Les deux fils de Mireille sont heureux de voir une plaque avec le nom de leur mère mais ils regrettent sont dénuement. «Il y a le nom mais pas les raisons de l’assassinat », constate Allan Knoll. « Ça je le déplore parce que dans d’autres villes sur les plaques commémoratives nous avons pu préciser : assassinée, parce que juive, par un islamiste. Là les gens qui vont passer vont lire le nom mais sans connaître l’histoire ».
« Mireille ne se résume pas à l’assassinat »
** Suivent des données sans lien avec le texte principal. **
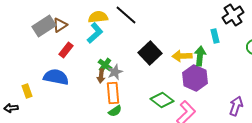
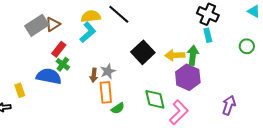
black cross: (233, 15) -> (208, 14), moved, turned -35
green cross: (105, 65) -> (63, 64), moved
green diamond: (162, 100) -> (155, 99), turned 40
green semicircle: (115, 111) -> (118, 108), moved

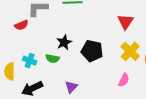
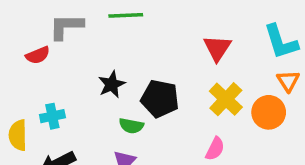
green semicircle: (53, 58) -> (131, 126), moved
cyan cross: (30, 61) -> (52, 116), turned -32

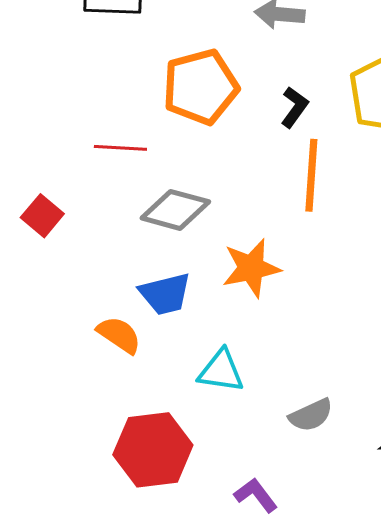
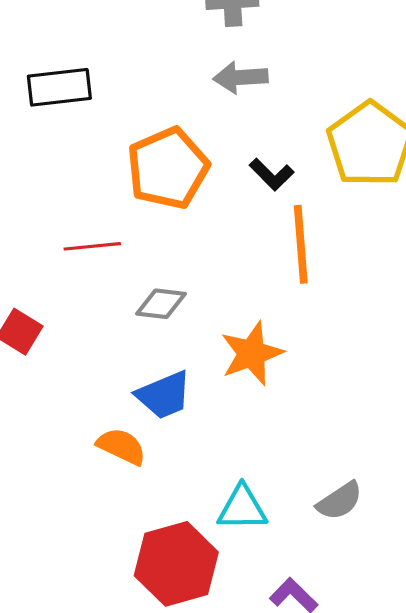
black L-shape: (294, 107) -> (272, 174), turned 108
gray diamond: (175, 210) -> (161, 304), size x0.7
cyan triangle: (221, 371) -> (242, 508), moved

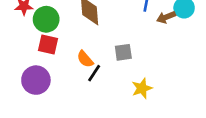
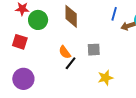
red square: (48, 44) -> (20, 42), moved
purple circle: (36, 80) -> (23, 79), moved

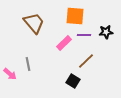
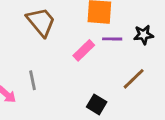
brown line: (86, 61) -> (134, 79), moved

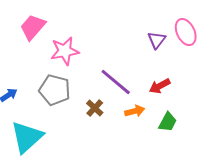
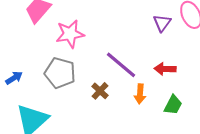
red arrow: (160, 86) -> (165, 69), turned 30
orange arrow: (135, 111) -> (140, 94), turned 108

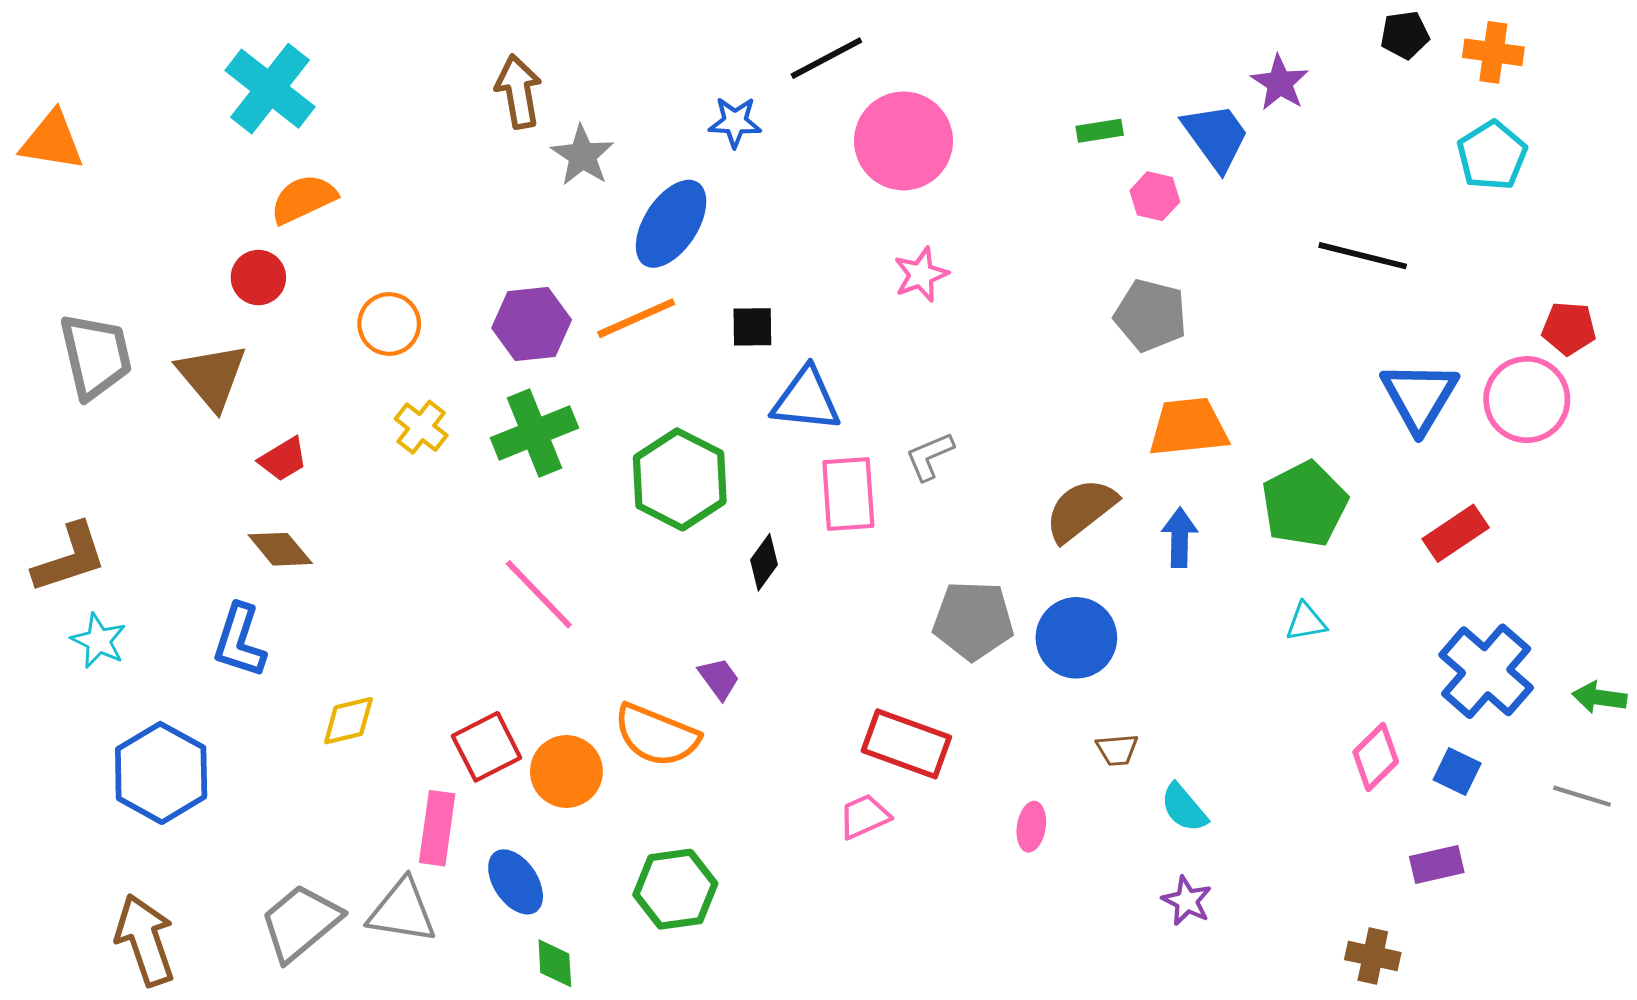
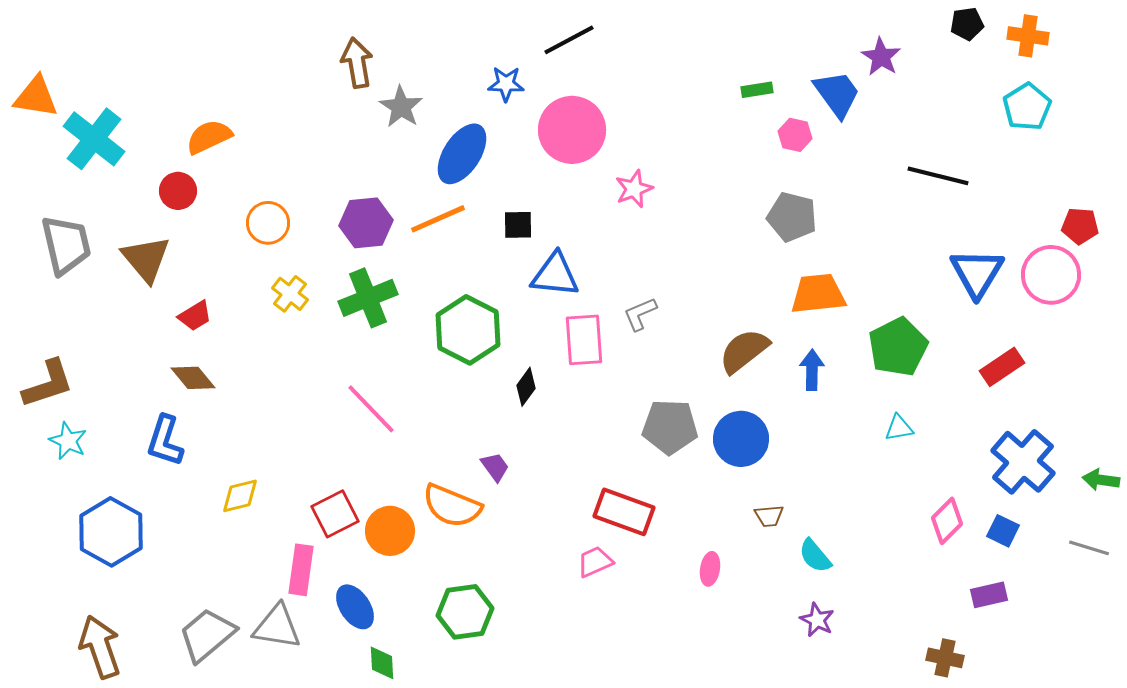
cyan cross: (270, 89) -> (94, 139), moved
pink circle: (903, 141) -> (572, 130), moved

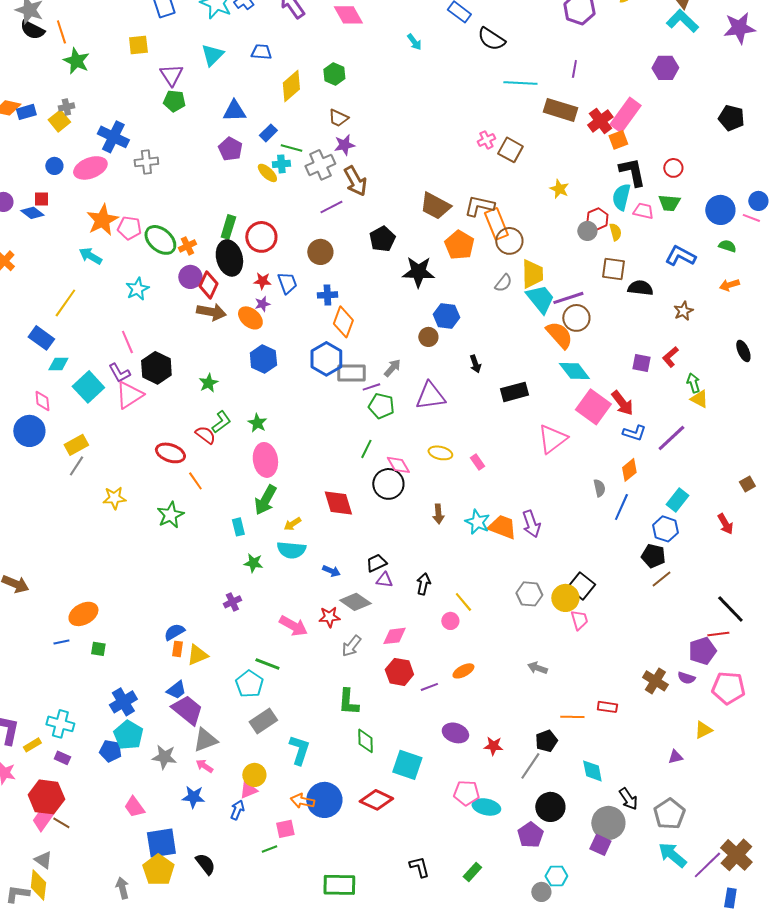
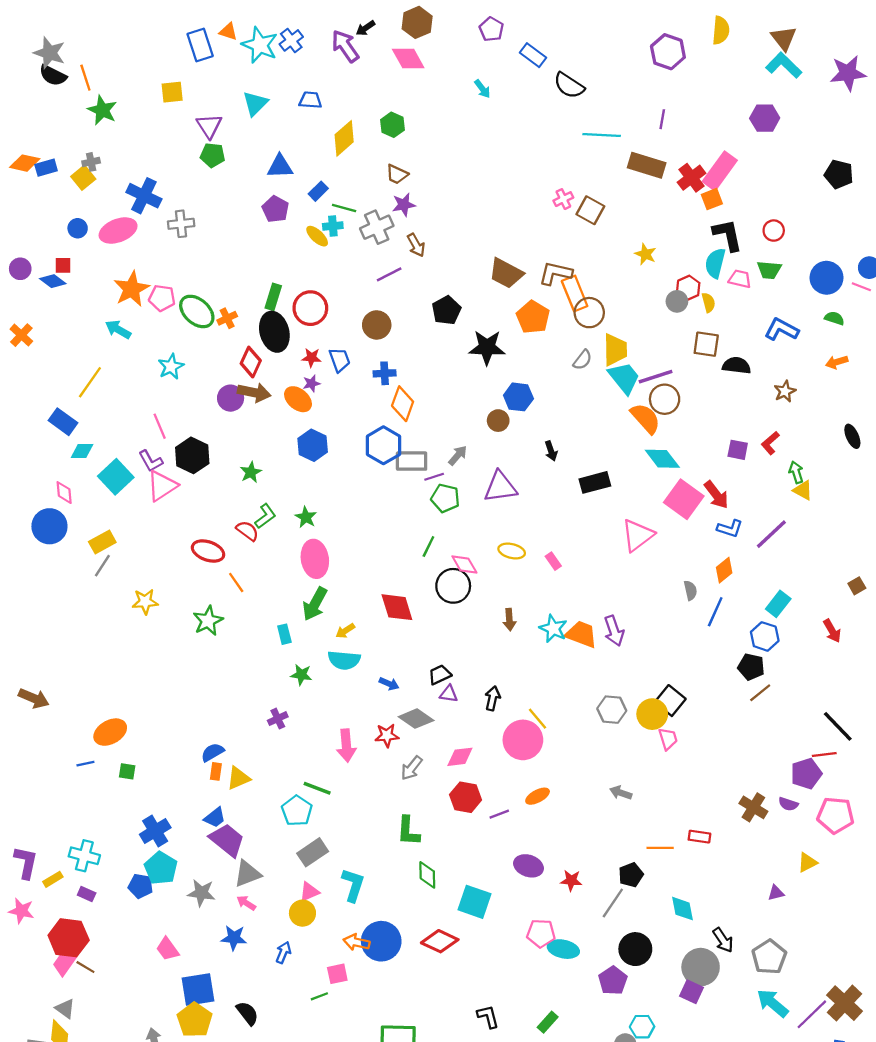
brown arrow: (355, 181) -> (416, 245), size x0.7
purple circle: (190, 277) -> (231, 398), moved
pink circle: (450, 621) -> (523, 740), size x2.0
pink arrow: (293, 626) -> (346, 746), turned 56
pink triangle: (248, 790) -> (309, 892), moved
La mairie justifie ce choix. « Mireille Knoll est connue malheureusement par son assassinat mais la réduire à cela ne correspond pas à l’hommage qu’on voulait lui rendre », explique Audrey Gatian, adjointe en charge de la politique de la Ville . « Ce n’est pas le terme islamiste qui pose problème. Elle a eu un parcours de vie et on ne voulait pas la réduire à cet assassinat. On aura sur cette allée une plaque avec un texte sur sa vie et sur sa mort où on mentionnera que cet assassinat a été barbare avec un caractère antisémite ».
Défendre la République
Après avoir rappelé l’augmentation des actes antisémites à la suite du 7 octobre 2023, Anne-Marie d’Estienne d’Orves, maire des 9e et 10e arrondissements de Marseille citera Robert Badinter : « Au soir de ma vie, je retrouve, hurlés par des fanatiques, les mêmes mots que je voyais, enfant, inscrits à la craie sur les murs de mon lycée parisien, avant la guerre. » Pour la maire de secteur, le combat contre l’antisémitisme doit être une priorité « car celui-ci n’est pas le problème seulement des juifs, n’est pas l’affaire de quelques-uns mais bien notre combat à tous parce que c’est un combat pour défendre la République».
Mises en garde
Politiques et famille ont multiplié les mises en garde lors de leurs interventions. « Prêtre, enseignants, journalistes, militaires musulmans, des dizaines jeunes dans un concert et bien sûr des juifs, tous assassinés… Mais dans quel pays vivons-nous ? Est-ce bien la France ?» s’interroge Daniel Knoll lors de l’hommage à sa mère. Le député (Renaissance) des Bouches-du-Rhône Lionel Royer-Perreaut dénonce ce terreau de haine qui gangrène nos institutions : « Voir que nous ayons au Parlement des partis politiques qui assument publiquement cette haine du juif c’est sortir du champ des valeurs républicaines ». « Nous sommes aimants, nous sommes tolérants, mais la tolérance ne peut être la faiblesse. Si nous n’agissons pas avec vigueur nous ne verrons peut-être pas l’avenir », ajoute Allan Knoll.
« Que son nom rayonne »
L’association Mireille Knoll espère pouvoir donner le nom de l’octogénaire dans plusieurs villes et établissements scolaires en France. « C’est important que son nom résonne dans la deuxième ville de France et que son nom rayonne pour faire vivre sa mémoire et lutter contre toutes les haines également », mentionne Mickaël Szeman, membre de l’association Mireille Knoll. « On espère qu’avec l’aide la mairie de Marseille cette cérémonie créera des vocations et qu’on puisse avoir d’autres lieux dans la ville ».
Allan Knoll conclut la cérémonie avec un hommage. « Ma mère ne faisait aucune distinction entre les gens et les recevait avec plaisir. Qu’elle ait son nom dans une allée passante ça lui fait certainement très plaisir ».